=== Records from a dataset ===
|---|
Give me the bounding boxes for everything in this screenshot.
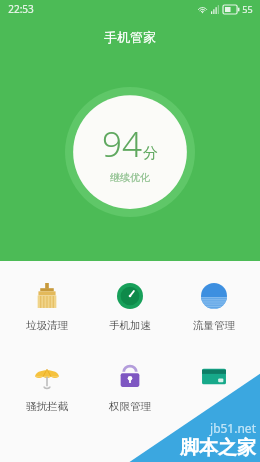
staticText: 脚本之家 — [180, 436, 256, 460]
staticText: 手机加速 — [109, 319, 151, 332]
button[interactable]: 垃圾清理 — [10, 277, 84, 336]
button[interactable]: 流量管理 — [177, 277, 251, 336]
staticText: 94 — [102, 120, 142, 168]
staticText: 骚扰拦截 — [26, 400, 68, 413]
staticText: 22:53 — [8, 2, 34, 16]
staticText: 权限管理 — [109, 400, 151, 413]
button[interactable]: 手机加速 — [93, 277, 167, 336]
staticText: jb51.net — [210, 420, 256, 436]
staticText: 手机管家 — [104, 29, 156, 45]
staticText: 继续优化 — [110, 171, 150, 184]
button[interactable]: 银行卡管家 — [177, 358, 251, 404]
button[interactable]: 骚扰拦截 — [10, 358, 84, 417]
staticText: 垃圾清理 — [26, 319, 68, 332]
staticText: 分 — [143, 144, 158, 163]
staticText: 55 — [242, 3, 253, 15]
button[interactable]: 权限管理 — [93, 358, 167, 417]
staticText: 流量管理 — [193, 319, 235, 332]
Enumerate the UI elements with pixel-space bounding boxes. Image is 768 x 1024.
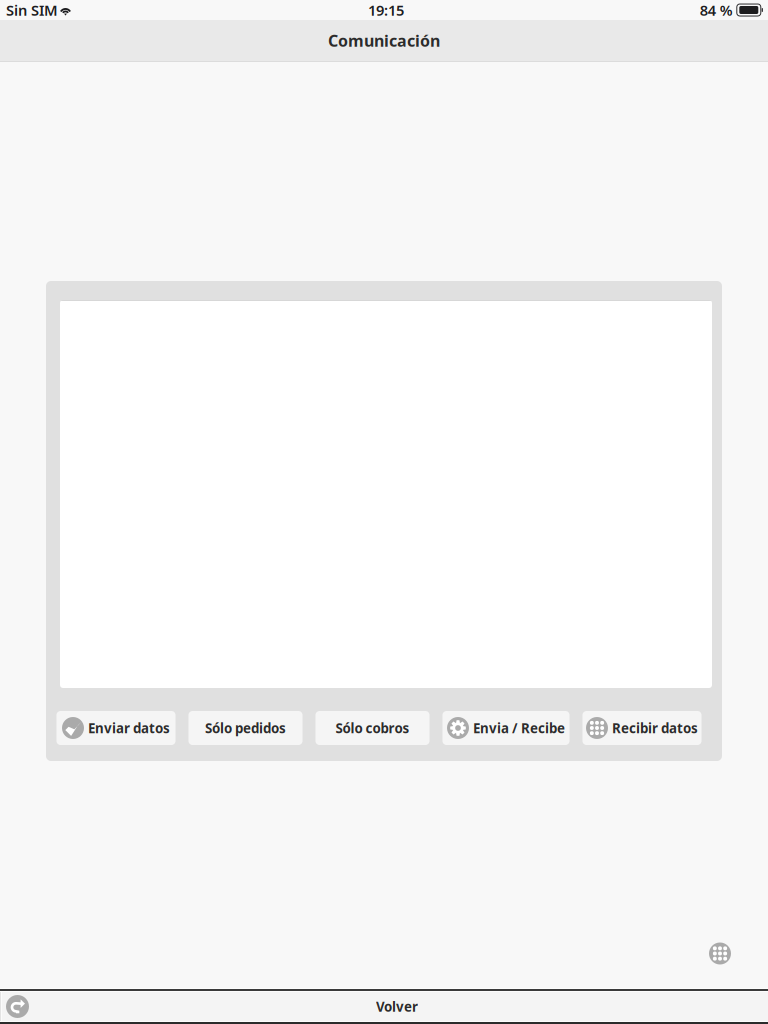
staticText: Sólo pedidos	[205, 719, 286, 737]
button[interactable]: Teclado	[709, 942, 731, 964]
staticText: Comunicación	[328, 30, 440, 51]
staticText: 19:15	[368, 0, 404, 20]
staticText: Envia / Recibe	[473, 719, 565, 737]
staticText: 84 %	[700, 0, 733, 20]
staticText: Recibir datos	[612, 719, 698, 737]
staticText: Sin SIM	[6, 0, 58, 20]
button[interactable]: Enviar datos	[56, 711, 176, 745]
button[interactable]: Recibir datos	[582, 711, 702, 745]
button[interactable]: Atrás	[6, 995, 29, 1018]
staticText: Enviar datos	[88, 719, 170, 737]
staticText: Volver	[376, 998, 418, 1015]
button[interactable]: Sólo pedidos	[188, 711, 302, 745]
button[interactable]: Envia / Recibe	[442, 711, 570, 745]
button[interactable]: Sólo cobros	[316, 711, 430, 745]
staticText: Sólo cobros	[336, 719, 410, 737]
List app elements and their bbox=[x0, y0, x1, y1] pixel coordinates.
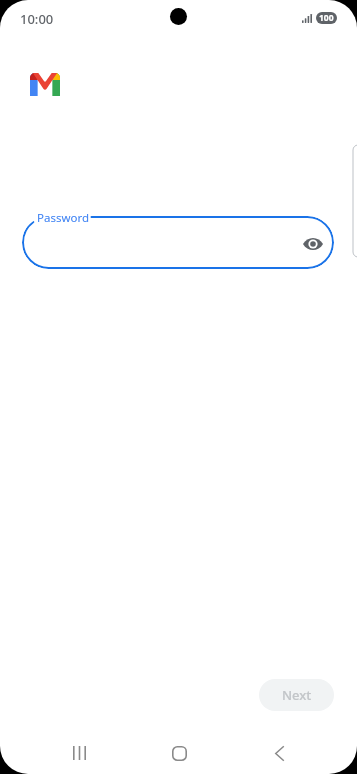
staticText: 10:00 bbox=[20, 10, 54, 28]
button[interactable]: Next bbox=[259, 679, 334, 711]
button[interactable]: Show password bbox=[22, 216, 334, 269]
button[interactable]: Recent apps bbox=[56, 738, 102, 768]
button[interactable]: Show password bbox=[293, 224, 333, 264]
staticText: Next bbox=[282, 686, 312, 704]
staticText: 100 bbox=[319, 12, 334, 24]
button[interactable]: Home bbox=[157, 738, 202, 768]
button[interactable]: Back bbox=[257, 738, 302, 768]
staticText: Password bbox=[37, 210, 90, 226]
|---|
=== WHAT THE TASK ASKS ===
Pick from the records each line that contains the word "Recibe" and show it.

=== OUTPUT BELOW ===
staticText: Envia / Recibe	[473, 719, 565, 737]
button[interactable]: Envia / Recibe	[442, 711, 570, 745]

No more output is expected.